The obvious potential problem is that your output buffer doesn't have enough memory allocated, or you've passed in NULL for dest. (Probably not for src or it would have failed on the line before.)

Please give a short but complete program to reproduce the problem, and we can check...

Here's an example which goes bang for me on Windows:

#include <stdlib.h>

char* strcpy(char* dest, const char* src) {
    char* dest2 = dest;
    while (*src) {
        *dest = *src;
        src++;
        dest++;
    }
    *dest = '\0';
    return dest2;
}

void main() {
    char *d = malloc(3);
    strcpy(d, "hello there this is a longish string");
}

Note that in this case I had to exceed the actual allocated memory by a fair amount before I could provoke the program to die - just "hello" didn't crash, although it certainly could depending on various aspects of the compiler and execution environment.

Answer 3

There's nothing to stop strcpy() writing off the end of dest and that's what the crash you're seeing is telling you about.

Answer 4

Make sure dest has it's memory allocated before calling that function.

Answer 5

Probably an issue with the caller: did you check the dest pointer? Does it point to something valid or just garbage? Besides that, the least you could do is check for null pointers, like if (!dest || !source) { /* do something, like return NULL or throw an exception */ } on function entry. The code looks OK. Not very safe, but OK.

Answer 6

There are several errors.

1. You don't allocate a return buffer that can hold the copied string.
2. You don't check to see if src is null before using *src
3. You are both tring to get the answer in a parameter and return the value.
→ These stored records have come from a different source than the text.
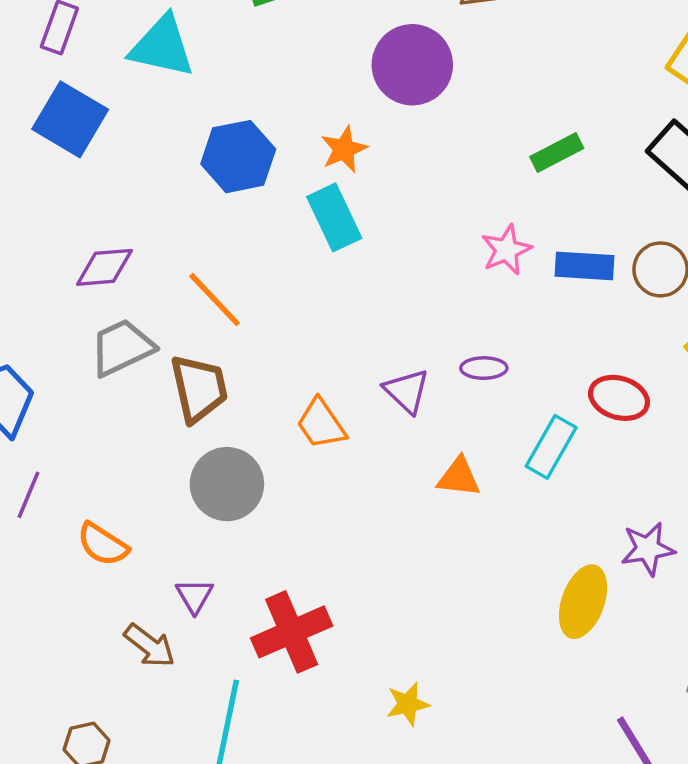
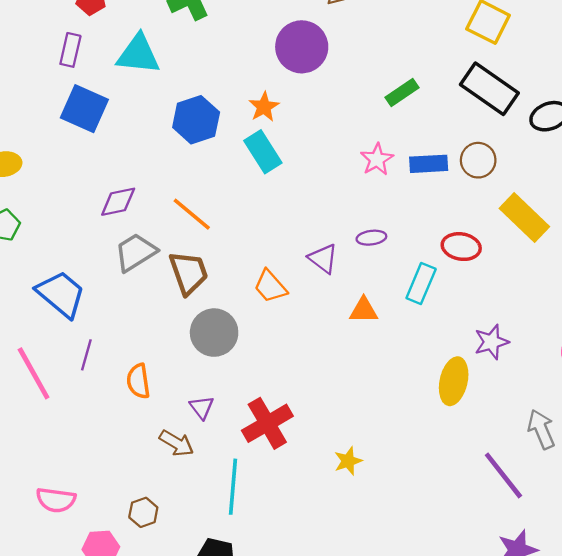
orange semicircle: (103, 544) -> (138, 381), turned 56

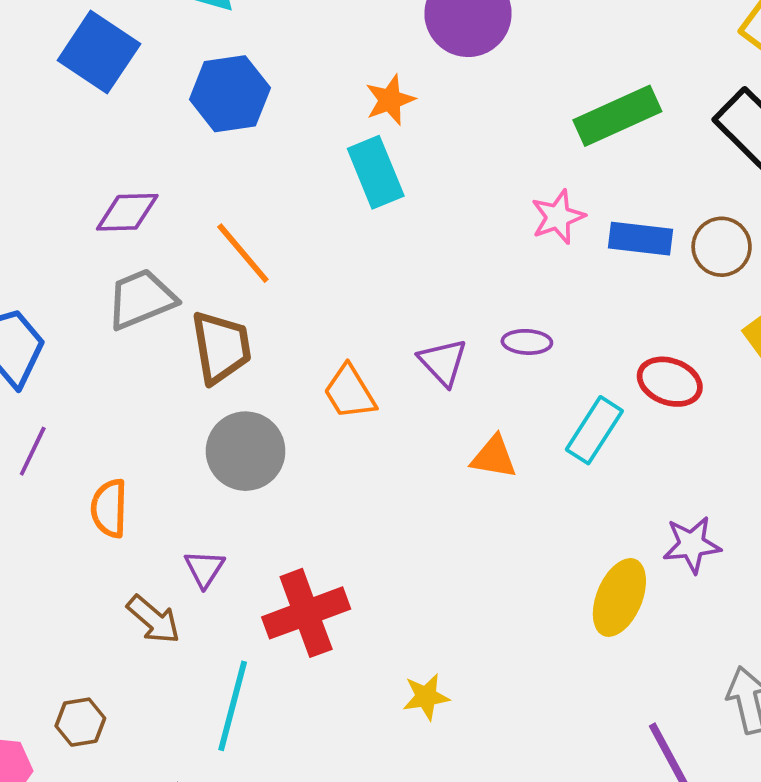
green rectangle: (402, 93) -> (617, 116), size x1.5
blue hexagon: (196, 120) -> (230, 94), moved

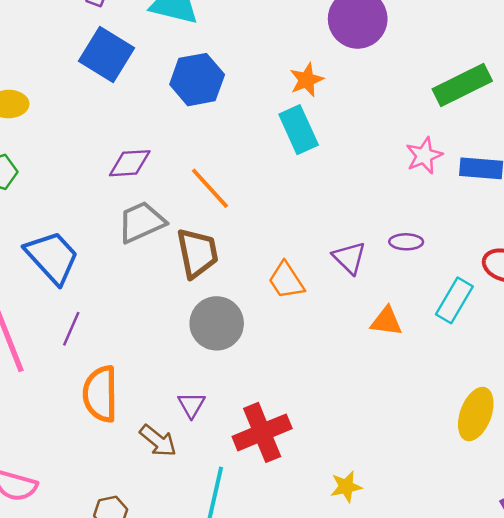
orange semicircle: (109, 508) -> (100, 394), moved, size x1.4

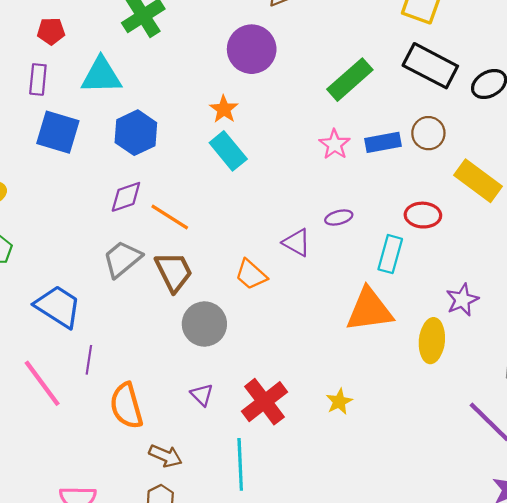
purple diamond: (130, 163) -> (126, 197), moved
orange triangle: (386, 321) -> (369, 310), moved, size x1.8
brown arrow: (158, 441) -> (165, 456), moved
yellow star: (346, 487) -> (339, 402), moved

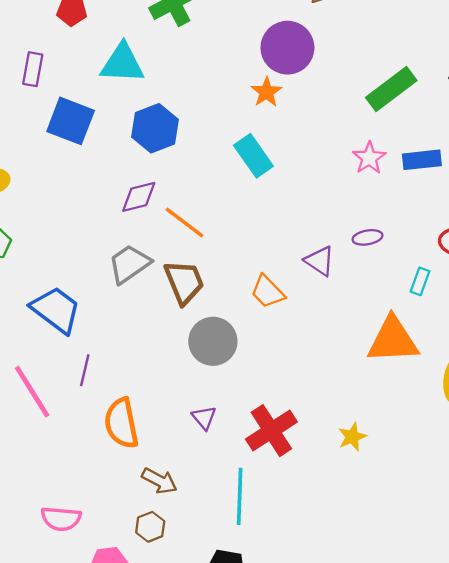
purple rectangle: (38, 79) -> (33, 69), moved
orange star: (224, 109) -> (266, 92), moved
cyan rectangle: (390, 254) -> (420, 281), size x0.7

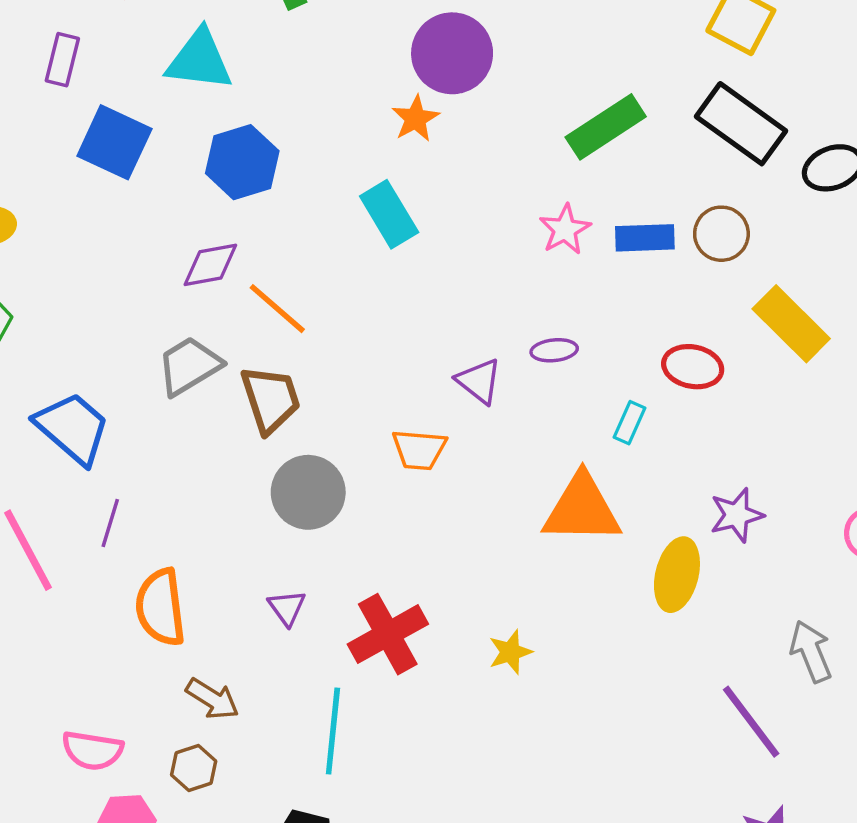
orange trapezoid: (268, 292) -> (419, 450), moved, turned -45
pink semicircle: (61, 519) -> (92, 750), moved

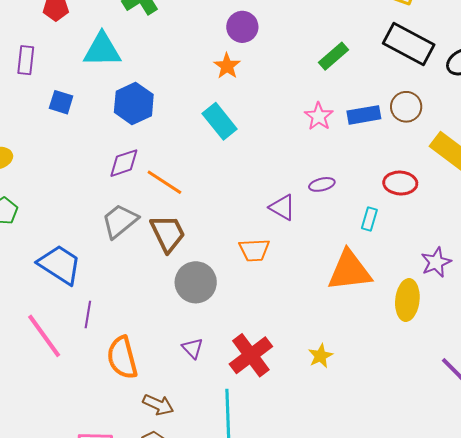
purple circle: (452, 53) -> (242, 27), size x0.7
green rectangle: (606, 127) -> (334, 56), size x0.7
blue square: (114, 142) -> (61, 102), size x0.6

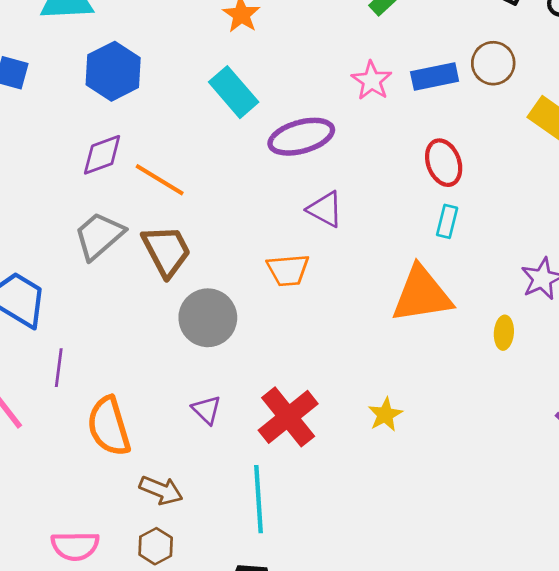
red ellipse: (400, 183) -> (444, 163), moved, turned 68
purple ellipse: (322, 184) -> (301, 137), moved, size x1.8
yellow ellipse: (407, 300) -> (504, 333), size x0.6

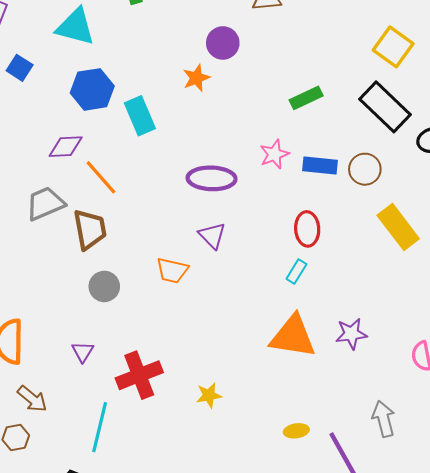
cyan rectangle: (234, 92) -> (140, 116), moved
orange triangle: (422, 295) -> (293, 336), moved
gray circle: (208, 318) -> (104, 286), size x0.7
yellow ellipse: (504, 333) -> (296, 431), moved, turned 60

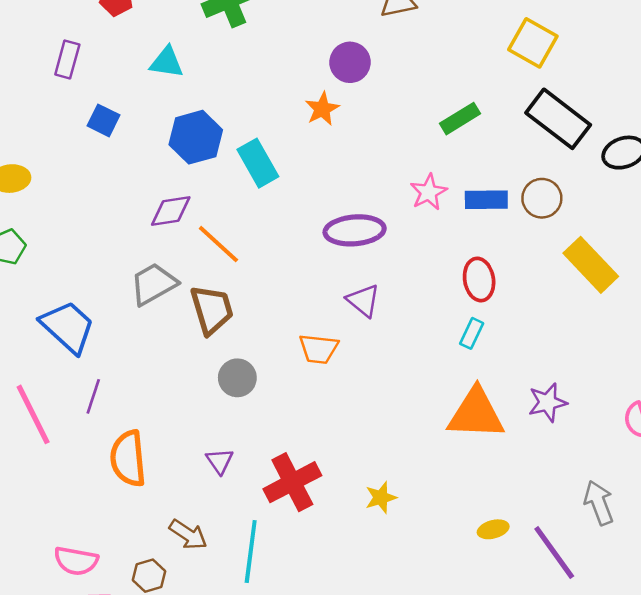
cyan triangle: (75, 27) -> (167, 62), size x0.7
yellow square: (393, 47) -> (533, 43), moved
brown arrow: (32, 399) -> (188, 535), moved

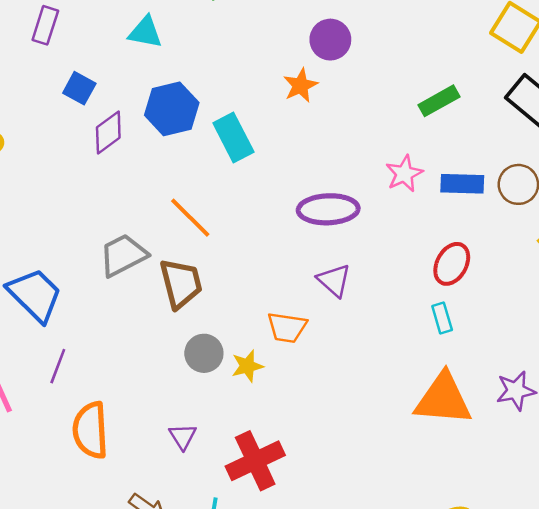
purple diamond: (171, 211) -> (108, 132), moved, turned -30
red ellipse: (479, 280) -> (452, 264), turned 36
cyan rectangle: (472, 333) -> (442, 318), turned -44
yellow star: (381, 497) -> (247, 366), moved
Do one or the other.
4. You can easily overrun the dest buffer.

Good luck.

Answer 7

char* s = "hello";
char* t = "abc";
printf("%s", strcpy(s, t));

The compiler placed your destination buffer, s, in read-only memory since it is a constant.

char s[5];
char* t = "abc";
printf("%s", strcpy(s, t));

Should fix this problem. This allocates the destination array on the stack, which is writable.

Answer 8

Your strcpy() is fine. You are writing to read-only memory. See this description here.

If you had written this, you'd be fine:

#include "mystring.h"
#include <stdio.h>

int main() {
    char s[] = "hello";
    char t[] = "abc";
    printf("%s", strcpy(s, t));
    getchar();
    return 0;
}

Answer 9

There is a problem with calling of your reinvented strcpy routine in the main routine, both character array: char* s = "hello"; char* t = "abc"; will land into memory READ ONLY segment at compile time. As you're trying to write to memory pointed by s in the routine strcpy, and since it points to a location in a READ ONLY segment, it will be caught, and you'll get an exception. These strings are READ ONLY!